NCA results can be viewed at http://localhost:8081/preview/nca_results
Code written to: programs/results/nca_results.jl

All 30 subjects have complete results. Click the preview link to review individual values.

User: How do I know if the terminal slope fits are good enough?

Assistant: Check the quality metrics against these thresholds:

MetricThresholdMeaning
rsq_adj_kel>= 0.8Terminal slope fit is reliable
auc_extrap_obs<= 20%AUCinf not overly dependent on extrapolation
n_samples_kel>= 3Enough points to characterize elimination

You should flag and review any subjects failing these criteria. In regulatory submissions, subjects with poor terminal slope fits are often excluded from AUCinf summaries.

Summary Tables

User: Can you create a summary table of the main PK parameters by dose group?

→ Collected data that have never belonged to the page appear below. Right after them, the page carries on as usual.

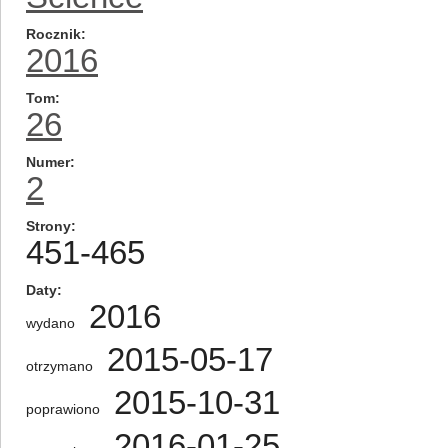
Rocznik
2016
Tom
26
Numer
2
Strony
451-465
Daty
2016
wydano
2015-05-17
otrzymano
2015-10-31
poprawiono
2016-01-25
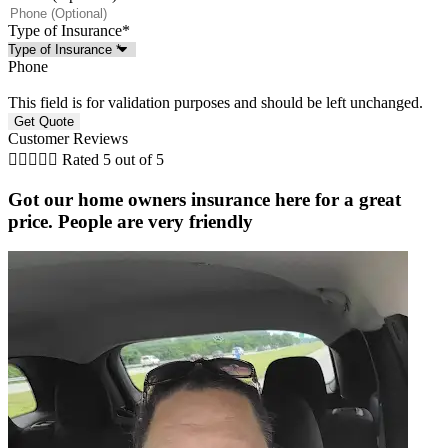
Type of Insurance
*
Phone
This field is for validation purposes and should be left unchanged.
Customer Reviews





Rated 5 out of 5
Got our home owners insurance here for a great
price. People are very friendly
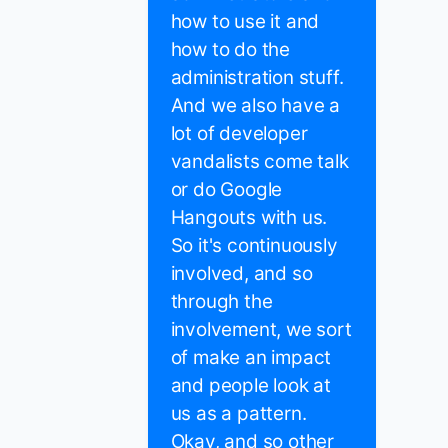
how to use it and
how to do the
administration stuff.
And we also have a
lot of developer
vandalists come talk
or do Google
Hangouts with us.
So it's continuously
involved, and so
through the
involvement, we sort
of make an impact
and people look at
us as a pattern.
Okay, and so other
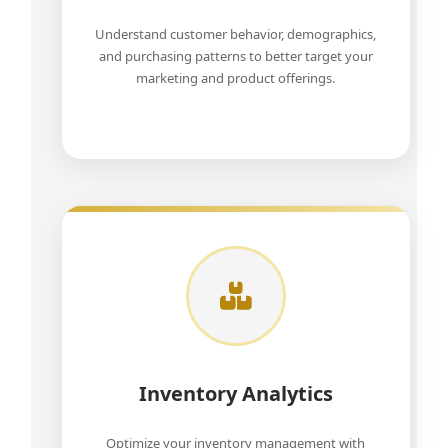
Understand customer behavior, demographics,
and purchasing patterns to better target your
marketing and product offerings.
Inventory Analytics
Optimize your inventory management with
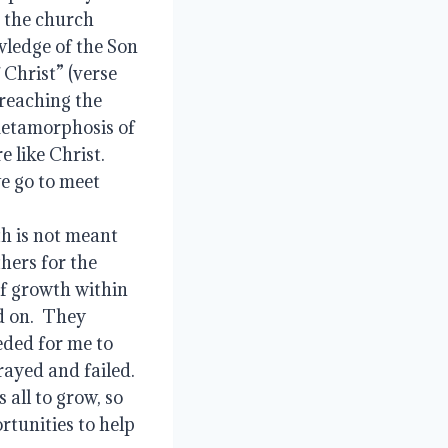
 the church 
wledge of the Son 
Christ” (verse 
reaching the 
metamorphosis of 
like Christ.  
 go to meet 
h is not meant 
hers for the 
f growth within 
 on.  They 
ded for me to 
ayed and failed.  
all to grow, so 
rtunities to help 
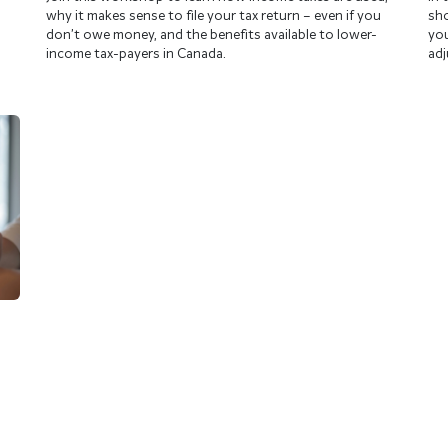
why it makes sense to file your tax return – even if you
sho
don’t owe money, and the benefits available to lower-
you
income tax-payers in Canada.
adj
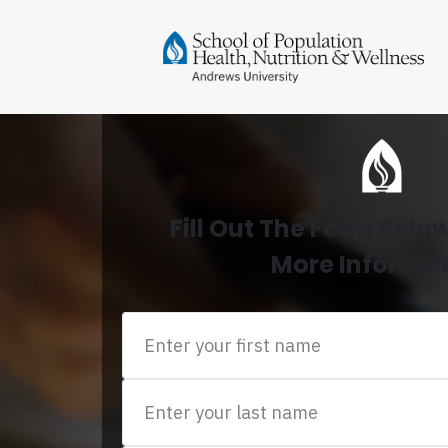
Fill Out The Form Belo
More Informa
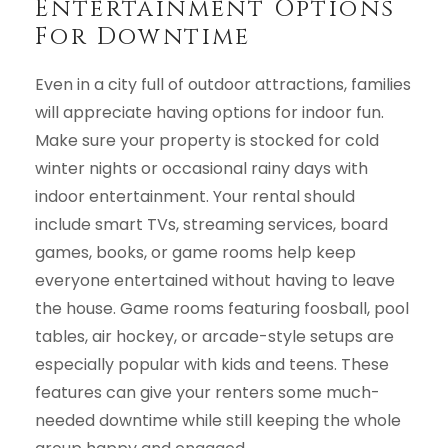
Entertainment Options
For Downtime
Even in a city full of outdoor attractions, families
will appreciate having options for indoor fun.
Make sure your property is stocked for cold
winter nights or occasional rainy days with
indoor entertainment. Your rental should
include smart TVs, streaming services, board
games, books, or game rooms help keep
everyone entertained without having to leave
the house. Game rooms featuring foosball, pool
tables, air hockey, or arcade-style setups are
especially popular with kids and teens. These
features can give your renters some much-
needed downtime while still keeping the whole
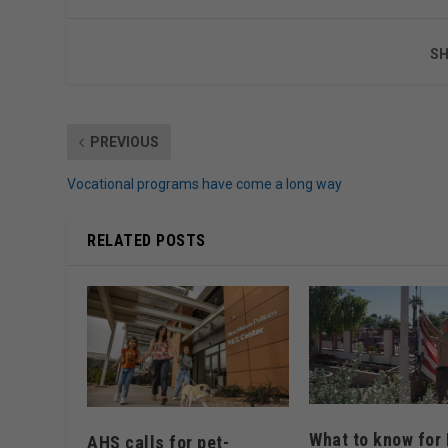
SH
PREVIOUS
Vocational programs have come a long way
RELATED POSTS
What to know for 
AHS calls for pet-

Assistant: I'll use table_summary to create a "Table 1" style summary with statistics by dose group.

Calls table_summary:

{
  "table_name": "nca_summary",
  "table": {
    "type": "table_one",
    "options": {
      "dataframe_name": "nca_results",
      "groupby_columns": ["dose"],
      "columns_to_analyze": ["cmax", "tmax", "auclast", "aucinf_obs", "half_life"]
    }
  }
}

Tool Result:

─────────────────────────────────────────────────────────────────────────────────
                                              dose
                    Total            250             500            750
─────────────────────────────────────────────────────────────────────────────────
cmax
Mean (SD)        67.5 (31.4)     34.4 (6.79)    64.2 (9.94)    104 (18.3)
Median [Min,Max] 66.2 [24,140]   33.9 [24,43.9] 66.2 [46.9,75.1] 102 [80,140]

tmax
Mean (SD)        0.258 (0.282)   0.3 (0.197)    0.225 (0.299)  0.25 (0.354)
Median [Min,Max] 0.25 [0,1]      0.25 [0,0.5]   0.125 [0,0.75] 0.125 [0,1]

auclast
Mean (SD)        329 (143)       173 (18.1)     318 (38.4)     497 (74.5)
Median [Min,Max] 315 [146,605]   179 [146,195]  315 [252,374]  487 [401,605]

aucinf_obs
Mean (SD)        337 (150)       178 (19.8)     323 (38.4)     511 (91.4)
Median [Min,Max] 321 [147,687]   181 [147,201]  321 [254,380]  491 [405,687]

half_life
Mean (SD)        3.98 (1.09)     4.13 (1.23)    3.85 (0.653)   3.97 (1.36)
Median [Min,Max] 3.73 [2.58,7.5] 4.12 [2.58,6.48] 3.73 [2.94,5.42] 3.42 [3.14,7.5]
─────────────────────────────────────────────────────────────────────────────────

Table can be viewed at http://localhost:8081/preview/nca_summary
Code written to: programs/analysis/nca_summary.jl

Key observations:

  • Cmax increases proportionally with dose (34 -> 64 -> 104 ng/mL)
  • AUClast shows dose-proportional increases (173 -> 318 -> 497 ng·h/mL)
  • Half-life is consistent across doses (~4 hours), as expected for linear PK
  • Tmax is rapid (~0.25 h) consistent with IV bolus administration

Parameter Visualization

User: A boxplot of AUC by dose would be helpful for my report.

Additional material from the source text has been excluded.